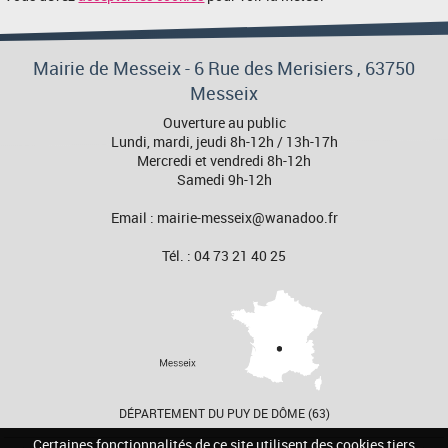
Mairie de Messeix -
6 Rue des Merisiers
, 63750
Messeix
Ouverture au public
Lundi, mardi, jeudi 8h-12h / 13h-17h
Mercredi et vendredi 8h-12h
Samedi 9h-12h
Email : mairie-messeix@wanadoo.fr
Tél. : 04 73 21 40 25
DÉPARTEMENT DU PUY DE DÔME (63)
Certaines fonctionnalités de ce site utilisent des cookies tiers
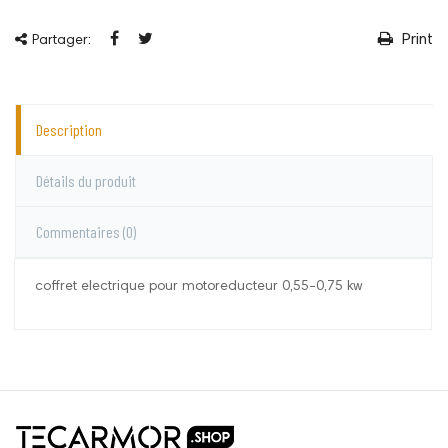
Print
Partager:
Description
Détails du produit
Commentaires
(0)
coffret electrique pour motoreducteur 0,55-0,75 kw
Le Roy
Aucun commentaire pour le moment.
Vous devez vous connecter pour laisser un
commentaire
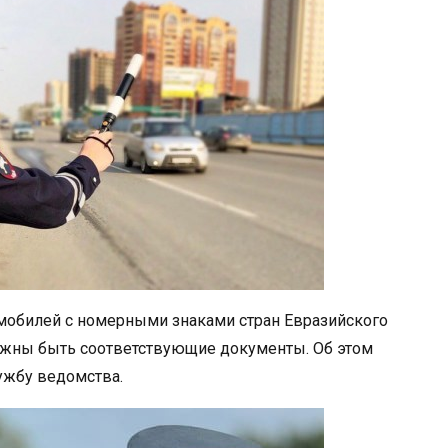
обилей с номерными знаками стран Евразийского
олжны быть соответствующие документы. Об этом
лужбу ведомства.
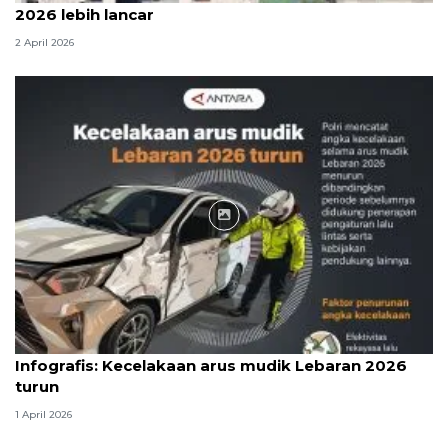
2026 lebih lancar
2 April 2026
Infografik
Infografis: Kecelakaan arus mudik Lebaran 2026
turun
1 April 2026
==
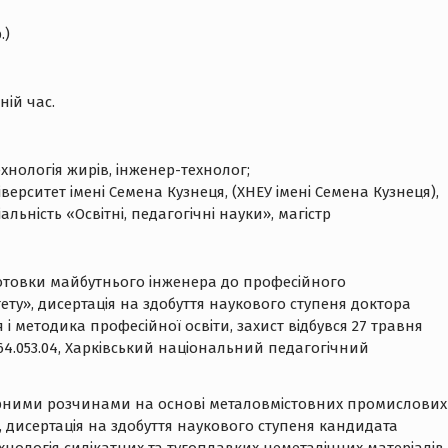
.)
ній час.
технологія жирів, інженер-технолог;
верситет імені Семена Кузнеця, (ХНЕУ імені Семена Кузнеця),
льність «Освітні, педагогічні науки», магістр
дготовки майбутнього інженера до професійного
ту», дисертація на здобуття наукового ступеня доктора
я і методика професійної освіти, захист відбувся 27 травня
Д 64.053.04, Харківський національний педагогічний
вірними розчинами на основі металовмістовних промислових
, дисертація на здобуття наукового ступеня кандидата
==
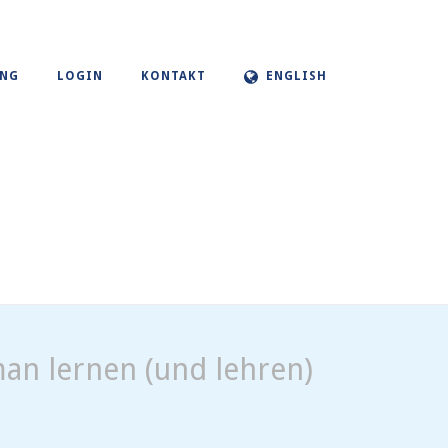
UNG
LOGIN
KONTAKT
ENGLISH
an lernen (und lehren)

Assignment
Exactly reproduce the lines above, starting at the one that contains "обилей с номерными знаками стран Евразийского" and ending at the one that contains "1 April 2026", both inclusive; leave the pictures out and add no other lines.

Your solution
обилей с номерными знаками стран Евразийского
олжны быть соответствующие документы. Об этом
лужбу ведомства.
2026 lebih lancar
2 April 2026
Infografik
Infografis: Kecelakaan arus mudik Lebaran 2026
turun
1 April 2026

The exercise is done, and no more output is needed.